Ahead of a promised, sustained “counteroffensive” push against the invading Russian military, Ukrainian President Volodymyr Zelensky is winning renewed and heightened weapons backup from his allies.
But the timing of more war preparations is coming as the financial underpinnings of support in the United States are hitting a shaky moment.
Even as President Joe Biden, under pressure from other allied leaders, is now offering training on modern and lethal F-16 fighter jets, Biden is neck deep in crisis talks with Republican opponents about U.S. spending on a wide scale that certainly will include pressure to cut back on aiding the Ukrainians.
Of course, everything about the conduct of these debt ceiling showdown talks between the most extreme but controlling elements of the U.S. House and the White House are ugly, unnecessary, and dangerous. Even the threat that the United States either will have to default on some payments or do some kind of fancy financial legerdemain to stay within its legal debt spending is destabilizing. By all accounts, those talks are marked more by difference than agreement.
The spending cuts that will be required to make for a successful negotiation to sidestep the issue will carry ill effects for all but the richest, likely will not accomplish what even opponents want, and certainly will end up endangering U.S. leadership in the world.
But in a direct sense, the nonsensical squabbling in Washington is threatening to whether Ukraine will be able to successfully repel the Russians. The hundreds of billions of dollars that the U.S. has committed to Ukrainian defense will be running out soon, and there are serious questions about whether these same ultra-Right House members in Washington will support renewal and sustenance of the war effort.
Voices of Isolation
The House’s loudest voices from the Right are basically isolationist in tone: The oversimplified argument is that the U.S. government should keep its money for U.S. citizens, not in faraway defense of democracy.
Rep. Anna Paulina Luna, a conservative Republican freshman from Florida, is among those who say Ukraine ranks low on her constituents’ concerns.
As The New York Times reported last month, Luna is among the boisterous proponents in Congress of Donald J. Trump’s “America first” worldview that regards financial commitments overseas with extreme skepticism. Like Mr. Trump, they maintain that every dollar spent on Ukraine “is a dubious investment of taxpayer money that could have been better used on domestic priorities, like fighting the spread of fentanyl.”
Senior Republicans who support the war, and maintain the party’s hawkish traditions, fear the movement will gain momentum as the conflict grinds on and Trump’s candidacy consumes the spotlight, the paper reported. Speaker Kevin McCarthy has declared that Ukraine would not receive a “blank check” from the United States, but he supports fighting the Russians.
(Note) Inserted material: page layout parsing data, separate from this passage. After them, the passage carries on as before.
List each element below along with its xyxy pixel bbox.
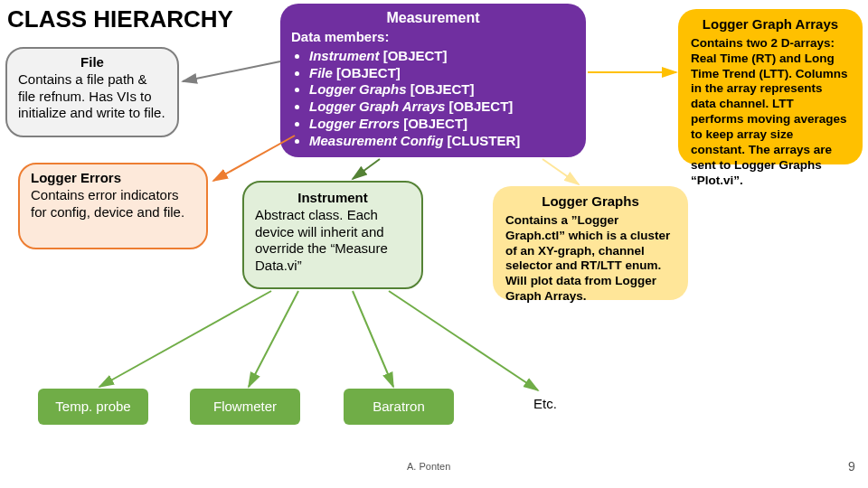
- errors-title: Logger Errors: [31, 170, 195, 187]
- instrument-box: Instrument Abstract class. Each device w…: [242, 181, 423, 289]
- svg-line-6: [249, 291, 298, 387]
- measurement-member-list: Instrument [OBJECT] File [OBJECT] Logger…: [291, 48, 575, 150]
- etc-label: Etc.: [533, 396, 557, 411]
- footer-author: A. Ponten: [407, 461, 450, 472]
- arrays-body: Contains two 2 D-arrays: Real Time (RT) …: [691, 36, 850, 189]
- graphs-title: Logger Graphs: [505, 193, 675, 211]
- errors-body: Contains error indicators for config, de…: [31, 187, 195, 221]
- instrument-title: Instrument: [255, 190, 410, 207]
- flowmeter-leaf: Flowmeter: [190, 389, 300, 425]
- page-title: CLASS HIERARCHY: [7, 5, 233, 33]
- logger-errors-box: Logger Errors Contains error indicators …: [18, 163, 208, 249]
- instrument-body: Abstract class. Each device will inherit…: [255, 207, 410, 275]
- temp-probe-leaf: Temp. probe: [38, 389, 148, 425]
- svg-line-8: [389, 291, 538, 390]
- graphs-body: Contains a ”Logger Graph.ctl” which is a…: [505, 213, 675, 305]
- baratron-leaf: Baratron: [344, 389, 454, 425]
- arrays-title: Logger Graph Arrays: [691, 16, 850, 33]
- measurement-subhead: Data members:: [291, 29, 575, 46]
- svg-line-5: [99, 291, 271, 387]
- svg-line-3: [542, 159, 579, 184]
- svg-line-7: [353, 291, 393, 387]
- svg-line-0: [183, 61, 280, 81]
- file-class-box: File Contains a file path & file refnum.…: [5, 47, 179, 137]
- logger-graph-arrays-box: Logger Graph Arrays Contains two 2 D-arr…: [678, 9, 863, 164]
- logger-graphs-box: Logger Graphs Contains a ”Logger Graph.c…: [493, 186, 688, 300]
- measurement-box: Measurement Data members: Instrument [OB…: [280, 4, 586, 157]
- file-title: File: [18, 54, 166, 71]
- file-body: Contains a file path & file refnum. Has …: [18, 71, 166, 122]
- measurement-title: Measurement: [291, 9, 575, 27]
- footer-page-number: 9: [848, 459, 855, 474]
- svg-line-4: [353, 159, 380, 179]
But that’s not the case for Sen. J.D. Vance, R-Ohio, or Rep. Marjorie Taylor Greene, R-Ga., or Rep. Matt Gaetz, R-Fla., and more.
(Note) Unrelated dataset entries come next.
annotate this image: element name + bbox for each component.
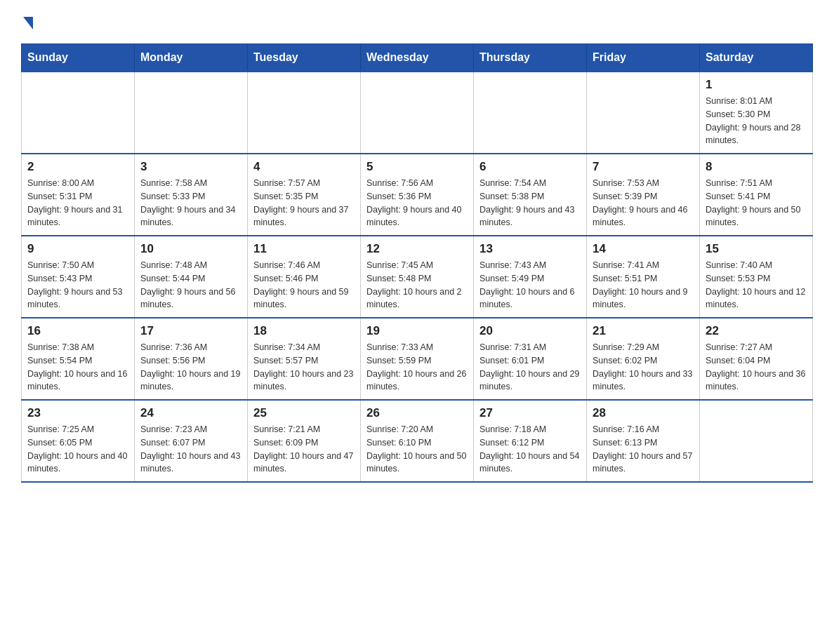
calendar-header-tuesday: Tuesday	[248, 44, 361, 72]
calendar-day-cell: 1Sunrise: 8:01 AM Sunset: 5:30 PM Daylig…	[700, 72, 813, 154]
calendar-header-friday: Friday	[587, 44, 700, 72]
day-info: Sunrise: 7:38 AM Sunset: 5:54 PM Dayligh…	[27, 341, 128, 394]
day-number: 11	[253, 242, 355, 256]
day-info: Sunrise: 7:43 AM Sunset: 5:49 PM Dayligh…	[479, 259, 581, 311]
logo	[21, 14, 33, 29]
day-number: 12	[366, 242, 468, 256]
day-number: 1	[706, 78, 807, 92]
calendar-day-cell: 4Sunrise: 7:57 AM Sunset: 5:35 PM Daylig…	[248, 154, 361, 236]
day-info: Sunrise: 7:54 AM Sunset: 5:38 PM Dayligh…	[479, 177, 581, 229]
day-number: 6	[479, 160, 581, 174]
calendar-day-cell: 6Sunrise: 7:54 AM Sunset: 5:38 PM Daylig…	[474, 154, 587, 236]
calendar-day-cell: 15Sunrise: 7:40 AM Sunset: 5:53 PM Dayli…	[700, 236, 813, 318]
day-info: Sunrise: 7:41 AM Sunset: 5:51 PM Dayligh…	[593, 259, 694, 311]
calendar-day-cell: 27Sunrise: 7:18 AM Sunset: 6:12 PM Dayli…	[474, 400, 587, 482]
day-number: 4	[253, 160, 355, 174]
calendar-day-cell: 18Sunrise: 7:34 AM Sunset: 5:57 PM Dayli…	[248, 318, 361, 400]
day-info: Sunrise: 7:33 AM Sunset: 5:59 PM Dayligh…	[366, 341, 468, 394]
day-info: Sunrise: 7:27 AM Sunset: 6:04 PM Dayligh…	[706, 341, 807, 394]
day-number: 9	[27, 242, 128, 256]
calendar-week-row: 9Sunrise: 7:50 AM Sunset: 5:43 PM Daylig…	[22, 236, 813, 318]
calendar-day-cell: 8Sunrise: 7:51 AM Sunset: 5:41 PM Daylig…	[700, 154, 813, 236]
calendar-day-cell: 20Sunrise: 7:31 AM Sunset: 6:01 PM Dayli…	[474, 318, 587, 400]
day-number: 23	[27, 406, 128, 420]
day-number: 17	[140, 324, 241, 338]
calendar-day-cell	[22, 72, 135, 154]
day-info: Sunrise: 7:16 AM Sunset: 6:13 PM Dayligh…	[593, 423, 694, 476]
calendar-day-cell	[248, 72, 361, 154]
calendar-day-cell: 22Sunrise: 7:27 AM Sunset: 6:04 PM Dayli…	[700, 318, 813, 400]
calendar-week-row: 16Sunrise: 7:38 AM Sunset: 5:54 PM Dayli…	[22, 318, 813, 400]
calendar-week-row: 1Sunrise: 8:01 AM Sunset: 5:30 PM Daylig…	[22, 72, 813, 154]
calendar-week-row: 23Sunrise: 7:25 AM Sunset: 6:05 PM Dayli…	[22, 400, 813, 482]
day-info: Sunrise: 7:51 AM Sunset: 5:41 PM Dayligh…	[706, 177, 807, 229]
day-info: Sunrise: 7:23 AM Sunset: 6:07 PM Dayligh…	[140, 423, 241, 476]
calendar-day-cell: 2Sunrise: 8:00 AM Sunset: 5:31 PM Daylig…	[22, 154, 135, 236]
calendar-table: SundayMondayTuesdayWednesdayThursdayFrid…	[21, 43, 813, 483]
day-info: Sunrise: 7:48 AM Sunset: 5:44 PM Dayligh…	[140, 259, 241, 311]
day-info: Sunrise: 7:58 AM Sunset: 5:33 PM Dayligh…	[140, 177, 241, 229]
day-info: Sunrise: 7:18 AM Sunset: 6:12 PM Dayligh…	[479, 423, 581, 476]
calendar-day-cell: 16Sunrise: 7:38 AM Sunset: 5:54 PM Dayli…	[22, 318, 135, 400]
day-number: 2	[27, 160, 128, 174]
calendar-day-cell: 26Sunrise: 7:20 AM Sunset: 6:10 PM Dayli…	[361, 400, 474, 482]
calendar-day-cell: 12Sunrise: 7:45 AM Sunset: 5:48 PM Dayli…	[361, 236, 474, 318]
day-info: Sunrise: 7:56 AM Sunset: 5:36 PM Dayligh…	[366, 177, 468, 229]
calendar-day-cell: 23Sunrise: 7:25 AM Sunset: 6:05 PM Dayli…	[22, 400, 135, 482]
day-number: 3	[140, 160, 241, 174]
day-info: Sunrise: 8:00 AM Sunset: 5:31 PM Dayligh…	[27, 177, 128, 229]
calendar-day-cell: 13Sunrise: 7:43 AM Sunset: 5:49 PM Dayli…	[474, 236, 587, 318]
calendar-header-saturday: Saturday	[700, 44, 813, 72]
day-number: 10	[140, 242, 241, 256]
day-info: Sunrise: 7:34 AM Sunset: 5:57 PM Dayligh…	[253, 341, 355, 394]
day-info: Sunrise: 7:57 AM Sunset: 5:35 PM Dayligh…	[253, 177, 355, 229]
calendar-day-cell: 17Sunrise: 7:36 AM Sunset: 5:56 PM Dayli…	[135, 318, 248, 400]
calendar-day-cell: 21Sunrise: 7:29 AM Sunset: 6:02 PM Dayli…	[587, 318, 700, 400]
day-number: 19	[366, 324, 468, 338]
day-info: Sunrise: 7:45 AM Sunset: 5:48 PM Dayligh…	[366, 259, 468, 311]
day-number: 13	[479, 242, 581, 256]
calendar-day-cell	[587, 72, 700, 154]
day-info: Sunrise: 7:20 AM Sunset: 6:10 PM Dayligh…	[366, 423, 468, 476]
day-number: 28	[593, 406, 694, 420]
calendar-header-monday: Monday	[135, 44, 248, 72]
logo-triangle-icon	[23, 17, 33, 29]
calendar-day-cell	[135, 72, 248, 154]
day-number: 21	[593, 324, 694, 338]
day-number: 8	[706, 160, 807, 174]
day-info: Sunrise: 7:36 AM Sunset: 5:56 PM Dayligh…	[140, 341, 241, 394]
day-number: 25	[253, 406, 355, 420]
calendar-day-cell: 14Sunrise: 7:41 AM Sunset: 5:51 PM Dayli…	[587, 236, 700, 318]
calendar-day-cell: 28Sunrise: 7:16 AM Sunset: 6:13 PM Dayli…	[587, 400, 700, 482]
day-info: Sunrise: 7:31 AM Sunset: 6:01 PM Dayligh…	[479, 341, 581, 394]
page-header	[21, 14, 813, 29]
day-info: Sunrise: 7:29 AM Sunset: 6:02 PM Dayligh…	[593, 341, 694, 394]
day-number: 27	[479, 406, 581, 420]
day-number: 24	[140, 406, 241, 420]
day-info: Sunrise: 7:46 AM Sunset: 5:46 PM Dayligh…	[253, 259, 355, 311]
calendar-day-cell	[700, 400, 813, 482]
calendar-day-cell: 10Sunrise: 7:48 AM Sunset: 5:44 PM Dayli…	[135, 236, 248, 318]
day-info: Sunrise: 7:50 AM Sunset: 5:43 PM Dayligh…	[27, 259, 128, 311]
calendar-header-wednesday: Wednesday	[361, 44, 474, 72]
calendar-day-cell: 19Sunrise: 7:33 AM Sunset: 5:59 PM Dayli…	[361, 318, 474, 400]
day-number: 14	[593, 242, 694, 256]
calendar-day-cell	[474, 72, 587, 154]
day-number: 15	[706, 242, 807, 256]
day-info: Sunrise: 8:01 AM Sunset: 5:30 PM Dayligh…	[706, 95, 807, 147]
day-info: Sunrise: 7:25 AM Sunset: 6:05 PM Dayligh…	[27, 423, 128, 476]
calendar-day-cell: 24Sunrise: 7:23 AM Sunset: 6:07 PM Dayli…	[135, 400, 248, 482]
calendar-header-thursday: Thursday	[474, 44, 587, 72]
calendar-day-cell: 3Sunrise: 7:58 AM Sunset: 5:33 PM Daylig…	[135, 154, 248, 236]
day-number: 18	[253, 324, 355, 338]
calendar-day-cell: 25Sunrise: 7:21 AM Sunset: 6:09 PM Dayli…	[248, 400, 361, 482]
day-number: 5	[366, 160, 468, 174]
day-info: Sunrise: 7:21 AM Sunset: 6:09 PM Dayligh…	[253, 423, 355, 476]
day-number: 22	[706, 324, 807, 338]
calendar-day-cell	[361, 72, 474, 154]
calendar-header-sunday: Sunday	[22, 44, 135, 72]
day-number: 20	[479, 324, 581, 338]
calendar-day-cell: 11Sunrise: 7:46 AM Sunset: 5:46 PM Dayli…	[248, 236, 361, 318]
day-number: 7	[593, 160, 694, 174]
day-info: Sunrise: 7:40 AM Sunset: 5:53 PM Dayligh…	[706, 259, 807, 311]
Indeed, a recent survey found that 52 percent of Republicans and Republican-leaning independents do not think U.S. interests are at stake in Ukraine. Another found that 57 percent of Republicans opposed providing weapons and financial support to Ukraine.
They are the same people pushing for spending cuts in this invented debt crisis, which, regardless of specific outcome, will melt into a continuing battle over spending until the next elections.
The Biden Question
For Biden, the calculus over Ukraine has been how to best provide specific support for the most immediate defense against occupying Russian forces without threatening a spread of war to Russia itself. Primarily out of such concerns, Biden has dragged his heels about providing aircraft and training to Ukrainian pilots to be most militarily aggressive on the battlefield.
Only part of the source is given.